(Data records)
####

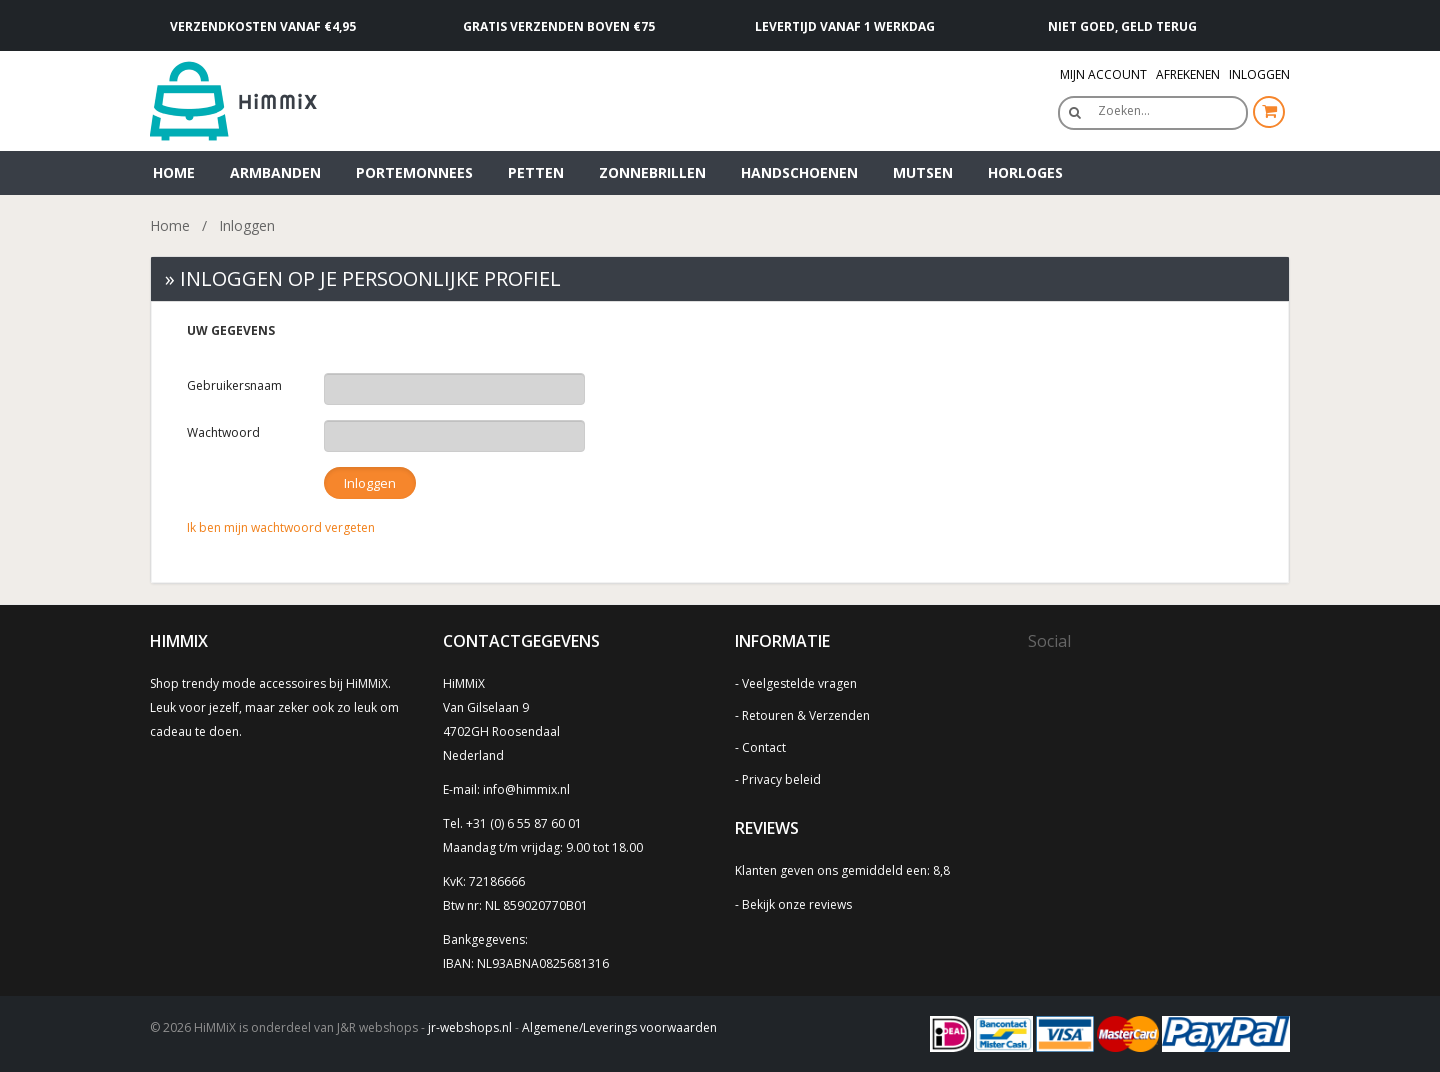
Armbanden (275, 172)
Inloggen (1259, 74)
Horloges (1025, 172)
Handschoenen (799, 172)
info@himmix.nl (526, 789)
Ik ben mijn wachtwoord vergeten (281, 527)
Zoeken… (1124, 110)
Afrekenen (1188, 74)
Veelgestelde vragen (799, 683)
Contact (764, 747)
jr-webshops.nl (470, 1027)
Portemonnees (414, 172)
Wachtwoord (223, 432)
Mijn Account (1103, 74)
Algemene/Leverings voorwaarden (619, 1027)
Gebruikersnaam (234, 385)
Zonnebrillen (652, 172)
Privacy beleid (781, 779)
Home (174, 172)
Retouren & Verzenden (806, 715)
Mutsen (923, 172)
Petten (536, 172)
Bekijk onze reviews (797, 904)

####

WORK TASK:
Going from the line that has "Wachtwoord (223, 432)" through the last line of the entries, retype each line exactly as given and add nothing.

RESPONSE:
Wachtwoord (223, 432)
Mijn Account (1103, 74)
Algemene/Leverings voorwaarden (619, 1027)
Gebruikersnaam (234, 385)
Zonnebrillen (652, 172)
Privacy beleid (781, 779)
Home (174, 172)
Retouren & Verzenden (806, 715)
Mutsen (923, 172)
Petten (536, 172)
Bekijk onze reviews (797, 904)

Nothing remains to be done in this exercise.